With that said, you’ll need to be selective about what you eat in order to support the increased physical activity and lose weight.

To be sure, starving yourself is not the answer.

For instance, one study discovered that strength training athletes who reduced calorie intake by 30 percent didn’t experience a change in muscle mass, while those who cut it by 19 percent increased their muscle mass and got leaner.

While you’ll need to reduce your total daily calorie intake to lose body fat, you’ll want to focus on getting nutrient-dense, high-quality calories to change your body composition. The Beachbody Portion Fix Eating Plan can help simplify the often complicated process of figuring out what and how much to eat.
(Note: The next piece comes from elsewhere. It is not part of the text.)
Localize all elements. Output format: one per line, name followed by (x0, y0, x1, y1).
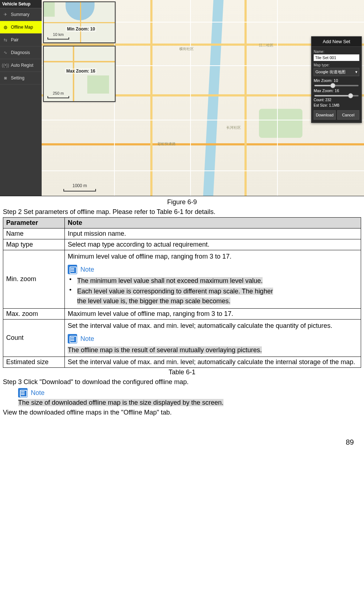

So how do you know how many calories you should take in? If you find yourself getting truly hungry frequently, it might be time to look at your intake, and add in some protein and fiber. Using a nutrition app or writing down your food intake can help you get a bigger picture of your dietary landscape.

Remember: All calories are not created equal. Four hundred calories of a grilled chicken salad is a much healthier option than a 400-calorie bowl of ice cream. The healthier option will not only help you avoid packing on fat, but it’ll also better fuel your workouts.

Follow these quick tips to help control your appetite as you start a new workout plan.

3 Ways to Manage Appetite

  1. Eat mindfully. It’s hard to trust your gut unless you are aware of what your body is telling you. Pay attention to physical cues to help you determine when you’re eating out of hunger and when you’re heading to the fridge out of boredom. Even the experts at Harvard Medical School are prescribing this approach to help people lose weight.
  2. Increase protein. Research published in the American Journal of Clinical Nutrition shows that combining high-intensity interval training and strength training six days a week with high-protein intake can help boost muscle gain and fat loss. Study participants who consumed 2.4 grams of protein per kilogram (or about 1.1 grams of protein per pound ) of bodyweight per day improved their body composition (lost fat and increased muscle) most effectively.
  3. Time your meals right. The American Council on Exercise recommends taking in a higher carbohydrate meal with a bit of protein a few hours before you do a high intensity interval workout. Try oatmeal with peanut butter and a banana. After your workout, a shake that contains protein and a small amount of carbs, such as Beachbody Performance Recover, is your best bet for optimizing recovery and muscle growth.